Dancing with data at Metering America


Meir Shargal,
Capgemini Global
Utility Practice
Miami, FL, U.S.A. — (METERING.COM) — March 23, 2008  – “The importance is not in getting the data but in doing the right analysis on it to achieve the benefits,” said Meir Shargal, principal at Capgemini’s Global Utility Practice, reviewing the move to operational smart metering in a pre-conference seminar at the 10th Metering, Billing/CIS America.

Five years ago it was reasonable to think of the meter as purely part of the utility’s cash register – the front end sensor that provided the information required to create a bill. Today utilities are looking to use the meter as a key sensor and control in the next generation smart grid to monitor the health of the network, manage power flow to homes and businesses, and help customers use power more wisely.
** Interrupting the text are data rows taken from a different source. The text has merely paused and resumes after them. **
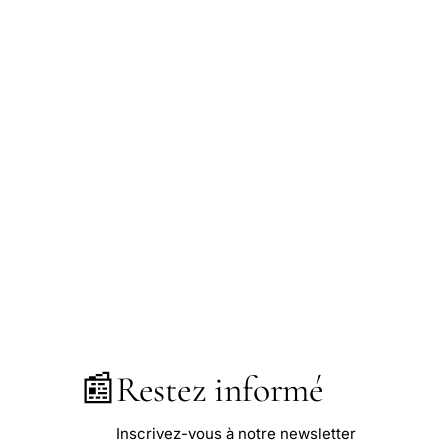
📰
Restez informé
Inscrivez-vous à notre newsletter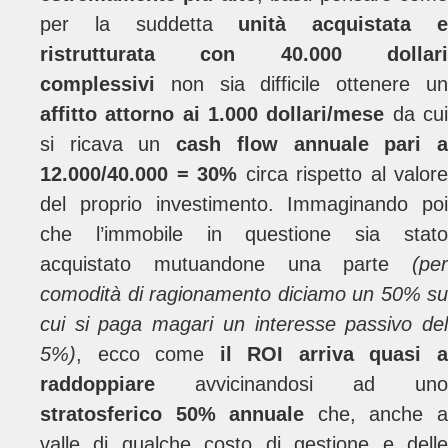
per la suddetta
unità acquistata 
ristrutturata con 40.000 dollari
complessivi
non sia difficile ottenere un
affitto attorno ai 1.000 dollari/mese
da cu
si ricava un
cash flow annuale pari 
12.000/40.000 = 30%
circa rispetto al valore
del proprio investimento. Immaginando poi
che l’immobile in questione sia stato
acquistato mutuandone una parte
(per
comodità di ragionamento diciamo un 50% su
cui si paga magari un interesse passivo del
5%)
, ecco come
il ROI arriva quasi 
raddoppiare
avvicinandosi ad uno
stratosferico 50% annuale
che, anche 
valle di qualche costo di gestione e delle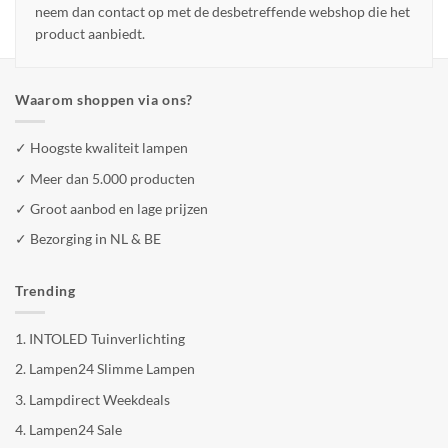
neem dan contact op met de desbetreffende webshop die het
product aanbiedt.
Waarom shoppen via ons?
✓ Hoogste kwaliteit lampen
✓ Meer dan 5.000 producten
✓ Groot aanbod en lage prijzen
✓ Bezorging in NL & BE
Trending
1.
INTOLED Tuinverlichting
2.
Lampen24 Slimme Lampen
3.
Lampdirect Weekdeals
4.
Lampen24 Sale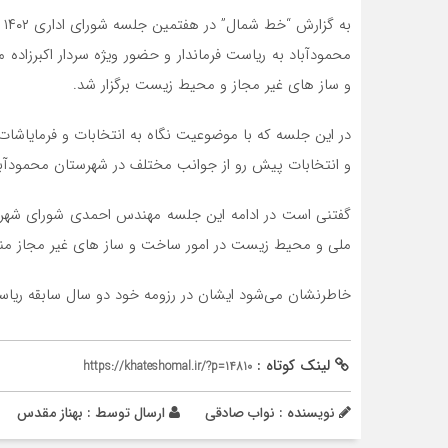
ب
محمودآباد به ریاست فرماندار و حضور ویژه سردار اکبرزاده 
و ساز های غیر مجاز و محیط زیست برگزار شد.
در این جلسه که با موضوعیت نگاه به انتخابات و فرمایاشا
و انتخابات پیش رو از جوانب مختلف در شهرستان محمودآب
گفتنی است در ادامه این جلسه مهندس احمدی شورای شهر سرخ
ملی و محیط زیست در امور ساخت و ساز های غیر مجاز م
خاطرنشان می‌شود ایشان در رزومه خود دو سال سابقه ریاست
لینک کوتاه :
https://khateshomal.ir/?p=14810
نویسنده : نواب صادقی
ارسال توسط :
بهناز مقدس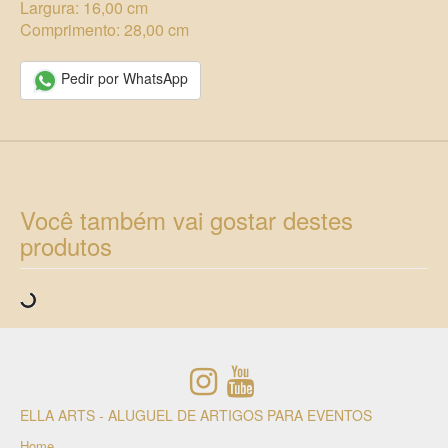
Largura: 16,00 cm
Comprimento: 28,00 cm
Pedir por WhatsApp
Você também vai gostar destes
produtos
ELLA ARTS - ALUGUEL DE ARTIGOS PARA EVENTOS
Home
“Operational smart metering is the next step in metering,” said Shargal. “It includes the ability to receive alarms and alerts from the meters without having to poll them in near real time, and allows the meter to store far more information that might be required on a daily basis, so the utility’s engineering team can pull data to analyze events after the fact with far more detail.”
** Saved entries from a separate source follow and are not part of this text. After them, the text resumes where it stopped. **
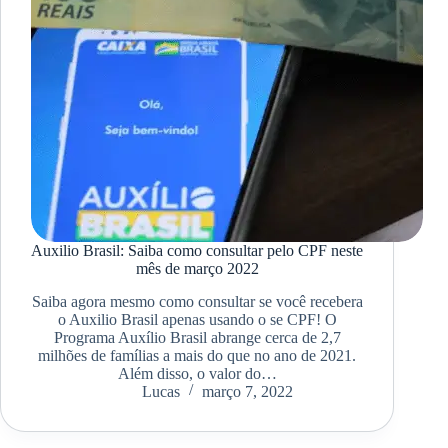
Auxilio Brasil: Saiba como consultar pelo CPF neste
mês de março 2022
Saiba agora mesmo como consultar se você recebera
o Auxilio Brasil apenas usando o se CPF! O
Programa Auxílio Brasil abrange cerca de 2,7
milhões de famílias a mais do que no ano de 2021.
Além disso, o valor do…
Lucas
março 7, 2022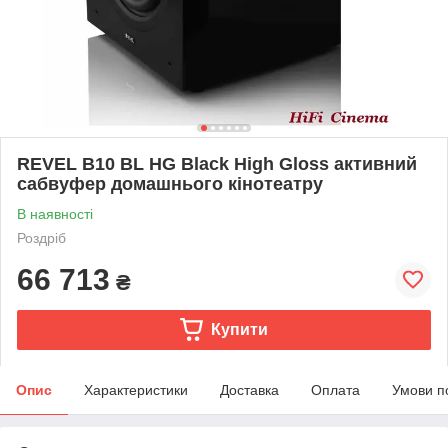
REVEL B10 BL HG Black High Gloss активний
сабвуфер домашнього кінотеатру
В наявності
Роздріб
66 713
₴
Купити
Опис
Характеристики
Доставка
Оплата
Умови п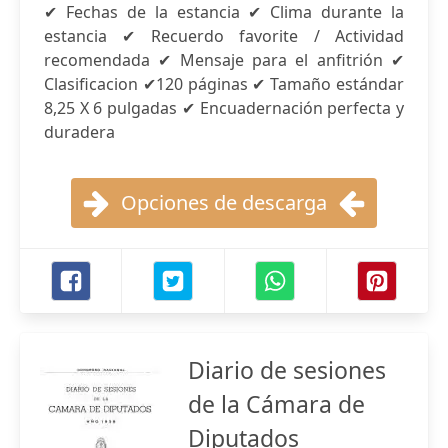
✔ Fechas de la estancia ✔ Clima durante la
estancia ✔ Recuerdo favorite / Actividad
recomendada ✔ Mensaje para el anfitrión ✔
Clasificacion ✔120 páginas ✔ Tamaño estándar
8,25 X 6 pulgadas ✔ Encuadernación perfecta y
duradera
Opciones de descarga
Diario de sesiones
de la Cámara de
Diputados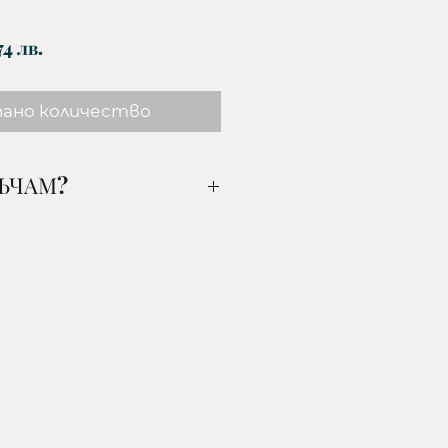
Цена
74 лв.
пано количество
РЪЧАМ?
ания от вас артикул, цвят
го добавете в
н на доставка:
ОНТ- наложен платеж/поема
ИДИ- наложен платеж/
иента/
ОНТ- наложен платеж/
иента/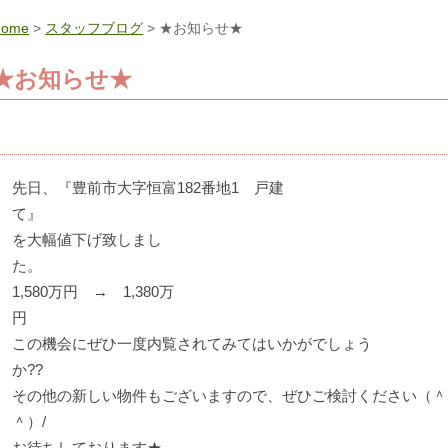
Home
>
スタッフブログ
> ★お知らせ★
★お知らせ★
先日、『豊前市大字恒富182番地1 戸建
を大幅値下げ致しまし
1,580万円 → 1,380万
この機会にぜひ一度内覧されてみてはいかがでしょう
か
その他の新しい物件もございますので、ぜひご検討ください（＾
＾
お待ちしております★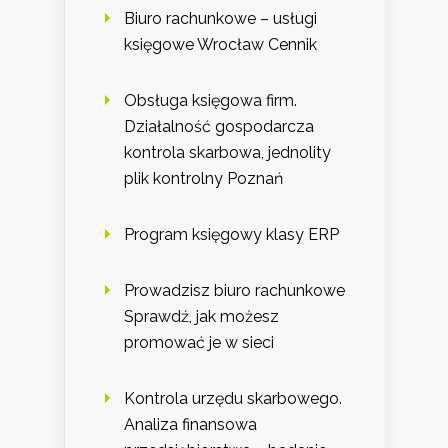
Biuro rachunkowe – usługi
księgowe Wrocław Cennik
Obsługa księgowa firm.
Działalność gospodarcza
kontrola skarbowa, jednolity
plik kontrolny Poznań
Program księgowy klasy ERP
Prowadzisz biuro rachunkowe
Sprawdź, jak możesz
promować je w sieci
Kontrola urzędu skarbowego.
Analiza finansowa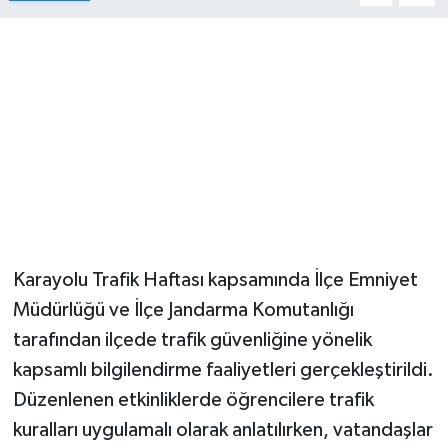
Karayolu Trafik Haftası kapsamında İlçe Emniyet
Müdürlüğü ve İlçe Jandarma Komutanlığı
tarafından ilçede trafik güvenliğine yönelik
kapsamlı bilgilendirme faaliyetleri gerçekleştirildi.
Düzenlenen etkinliklerde öğrencilere trafik
kuralları uygulamalı olarak anlatılırken, vatandaşlar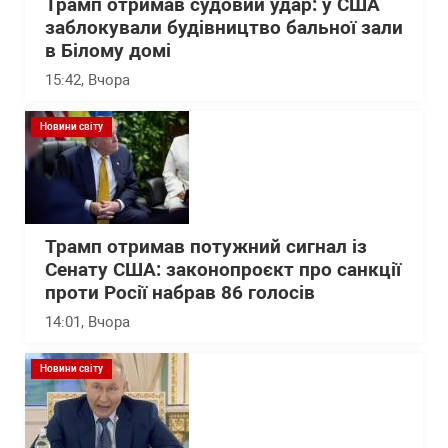
Трамп отримав судовий удар: у США
заблокували будівництво бальної зали
в Білому домі
15:42
, Вчора
Новини світу
Трамп отримав потужний сигнал із
Сенату США: законопроєкт про санкції
проти Росії набрав 86 голосів
14:01
, Вчора
Новини світу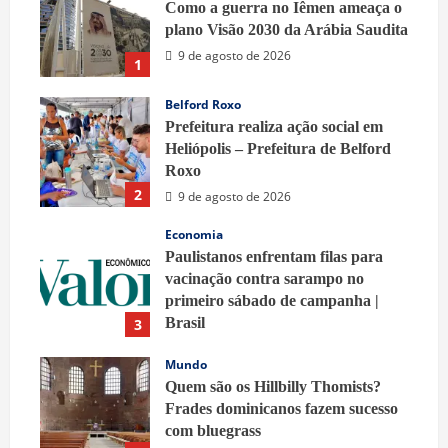
Como a guerra no Iêmen ameaça o
plano Visão 2030 da Arábia Saudita
9 de agosto de 2026
1
Belford Roxo
Prefeitura realiza ação social em
Heliópolis – Prefeitura de Belford
Roxo
2
9 de agosto de 2026
Economia
Paulistanos enfrentam filas para
vacinação contra sarampo no
primeiro sábado de campanha |
Brasil
3
9 de agosto de 2026
Mundo
Quem são os Hillbilly Thomists?
Frades dominicanos fazem sucesso
com bluegrass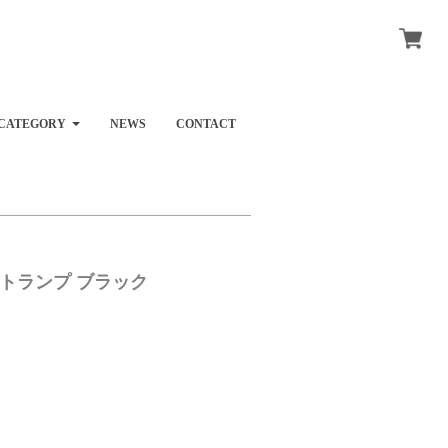
CATEGORY
NEWS
CONTACT
mp リベットランプ ブラック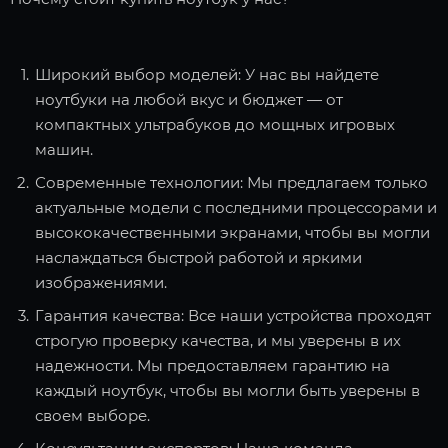
Широкий выбор моделей: У нас вы найдете
ноутбуки на любой вкус и бюджет — от
компактных ультрабуков до мощных игровых
машин.
Современные технологии: Мы предлагаем только
актуальные модели с последними процессорами и
высококачественными экранами, чтобы вы могли
наслаждаться быстрой работой и яркими
изображениями.
Гарантия качества: Все наши устройства проходят
строгую проверку качества, и мы уверены в их
надежности. Мы предоставляем гарантию на
каждый ноутбук, чтобы вы могли быть уверены в
своем выборе.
To support future requirements, such as disconnects, direct load control, power quality monitoring, smart home gateway, etc., not only the technology has to change, but also the organization in the utility has to change to support these increased requirements, said Shargal, adding that more than 80 processes in the typical utility have been identified as being impacted by operational smart metering.

In a second pre-conference seminar David Hughes, senior infrastructure engineer at American Water, and Don Schlenger, vice president of RW Beck, reviewed best practices for AMI selection, acquisition and implementation for water utilities.
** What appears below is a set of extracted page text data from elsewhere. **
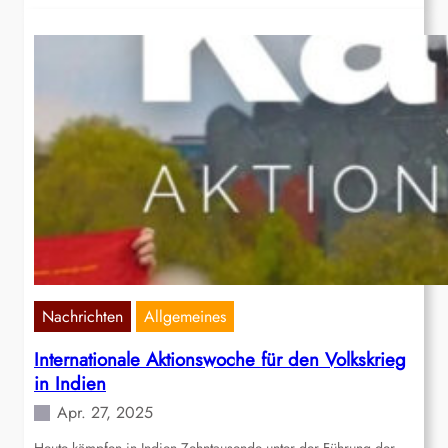
Nachrichten
Allgemeines
Internationale Aktionswoche für den Volkskrieg
in Indien
Apr. 27, 2025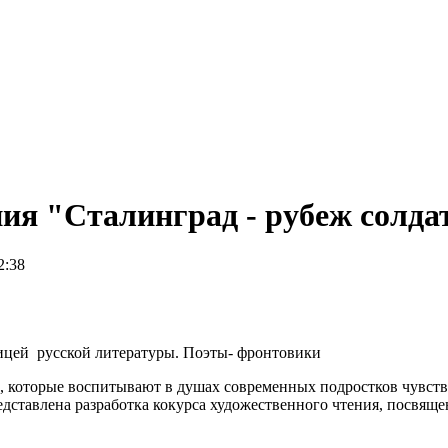
ния "Сталинград - рубеж солда
2:38
ницей русской литературы. Поэты- фронтовики
 которые воспитывают в душах современных подростков чувство 
едставлена разработка кокурса художественного чтения, посвящ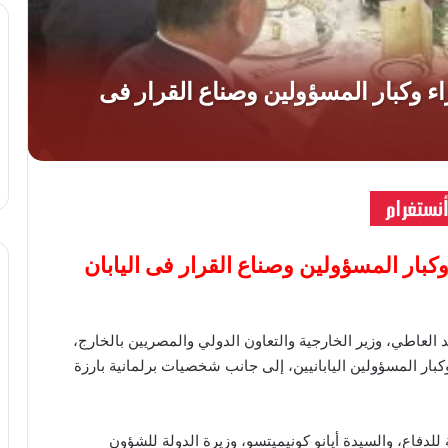
وكبار المسؤولين وصناع القرار فى اليابان
بد العاطي، وزير الخارجية والتعاون الدولي والمصريين بالخارج،
 الوزراء وكبار المسؤولين اليابانيين، إلى جانب شخصيات برلمانية بارزة
للدفاع، والسيدة أيانو كونيميتسو، وزيرة الدولة للشؤون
Hughes and Schlenger estimate that around half of water meters in North America are now AMI/AMR, with major driving forces for these including cost control or reduction in labor intense areas, water loss reduction and revenue recovery, customer service issues, and technolphilia or “meter envy”.

The project, being carried out as an AWWA Research Foundation project, will result in the production of a manual on best practices, which is due to be completed in draft form around mid-year.

Smart Energy International’s 10th Metering, Billing/CIS America formally opens today with a keynote by Chris Bennett, executive vice president and chief strategy, policy and business improvement officer at Florida Power & Light (FPL), the event’s host utility. The plenary address will be given by Edward Lu, head of advanced projects at Google on the topic of clean energy production. Other highlights include a high level panel discussion on making tactical decisions with the wealth of customer data and sessions on transporting and housing meter data, as well as the Water Meter Summit.

Metering, Billing/CIS America 2009 is taking place under the title of “Dancing with data: The metering and customer mega-event for smart electricity, water and gas utilities” at the Hilton Miami Downtown in Miami, Florida.